A Greedy and Optimistic Approach to Clustering with a Specified Uncertainty of Covariates
This work addresses clustering challenges in astronomy for identifying stellar origins, but it appears incremental as it builds on existing methods with specific adaptations.
The paper tackles clustering with element-specific covariate uncertainty by proposing a greedy and optimistic algorithm (GOC) that uses non-linear transformations and empirical uncertainty sets to find better feature candidates, resulting in more condensed clusters. It demonstrates improved performance in identifying sibling stars from the same dwarf galaxy in synthetic datasets mimicking Milky Way formation.

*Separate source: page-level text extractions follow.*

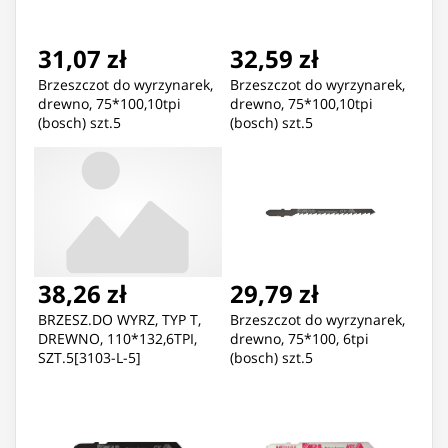
31,07 zł
32,59 zł
Brzeszczot do wyrzynarek,
Brzeszczot do wyrzynarek,
drewno, 75*100,10tpi
drewno, 75*100,10tpi
(bosch) szt.5
(bosch) szt.5
38,26 zł
29,79 zł
BRZESZ.DO WYRZ, TYP T,
Brzeszczot do wyrzynarek,
DREWNO, 110*132,6TPI,
drewno, 75*100, 6tpi
SZT.5[3103-L-5]
(bosch) szt.5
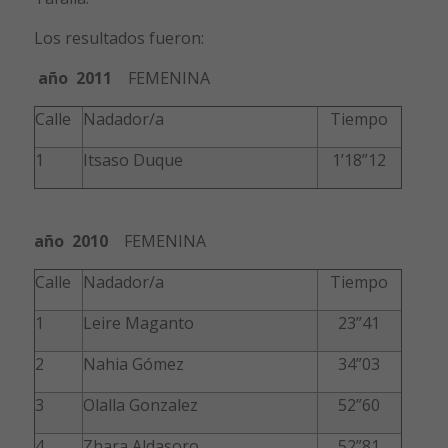
Los resultados fueron:
año 2011
FEMENINA
Calle
Nadador/a
Tiempo
1
Itsaso Duque
1’18”12
año 2010
FEMENINA
Calle
Nadador/a
Tiempo
1
Leire Maganto
23”41
2
Nahia Gómez
34”03
3
Olalla Gonzalez
52”60
4
Zhara Aldasoro
52”81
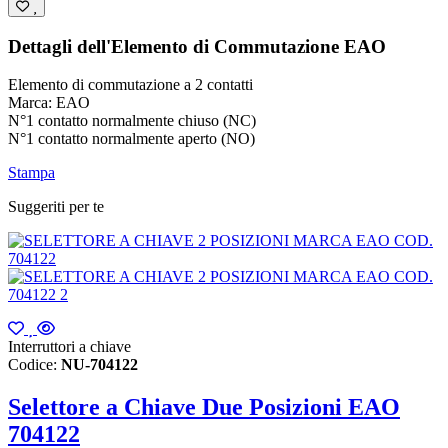
Dettagli dell'Elemento di Commutazione EAO
Elemento di commutazione a 2 contatti
Marca: EAO
N°1 contatto normalmente chiuso (NC)
N°1 contatto normalmente aperto (NO)
Stampa
Suggeriti per te
Interruttori a chiave
Codice:
NU-704122
Selettore a Chiave Due Posizioni EAO
704122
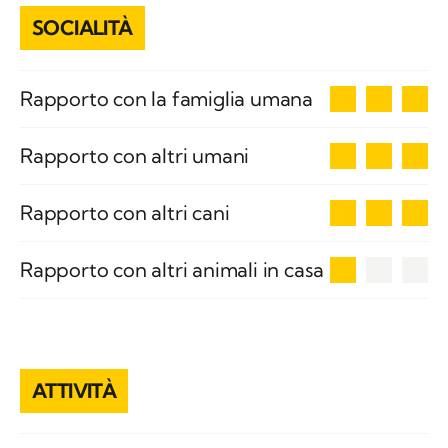
SOCIALITÀ
3
Rapporto con la famiglia umana
3
Rapporto con altri umani
3
Rapporto con altri cani
1
Rapporto con altri animali in casa
ATTIVITÀ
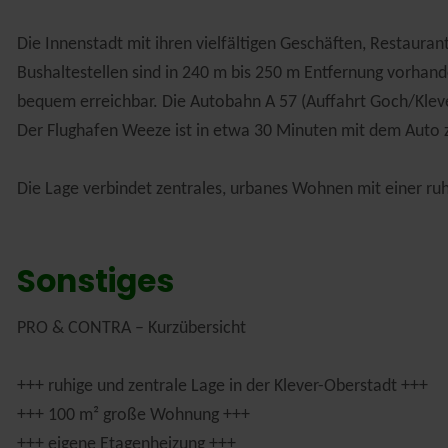
Die Innenstadt mit ihren vielfältigen Geschäften, Restauran
Bushaltestellen sind in 240 m bis 250 m Entfernung vorhan
bequem erreichbar. Die Autobahn A 57 (Auffahrt Goch/Kleve
Der Flughafen Weeze ist in etwa 30 Minuten mit dem Auto z
Die Lage verbindet zentrales, urbanes Wohnen mit einer 
Sonstiges
PRO & CONTRA – Kurzübersicht
+++ ruhige und zentrale Lage in der Klever-Oberstadt +++
+++ 100 m² große Wohnung +++
+++ eigene Etagenheizung +++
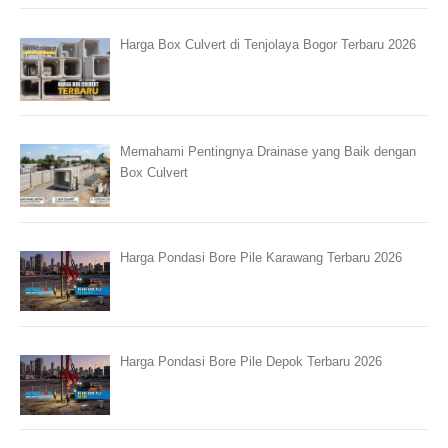
Harga Box Culvert di Tenjolaya Bogor Terbaru 2026
Memahami Pentingnya Drainase yang Baik dengan
Box Culvert
Harga Pondasi Bore Pile Karawang Terbaru 2026
Harga Pondasi Bore Pile Depok Terbaru 2026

In this study, we examine a clustering problem in which the covariates of each individual element in a dataset are associated with an uncertainty specific to that element. More specifically, we consider a clustering approach in which a pre-processing applying a non-linear transformation to the covariates is used to capture the hidden data structure. To this end, we approximate the sets representing the propagated uncertainty for the pre-processed features empirically. To exploit the empirical uncertainty sets, we propose a greedy and optimistic clustering (GOC) algorithm that finds better feature candidates over such sets, yielding more condensed clusters. As an important application, we apply the GOC algorithm to synthetic datasets of the orbital properties of stars generated through our numerical simulation mimicking the formation process of the Milky Way. The GOC algorithm demonstrates an improved performance in finding sibling stars originating from the same dwarf galaxy. These realistic datasets have also been made publicly available.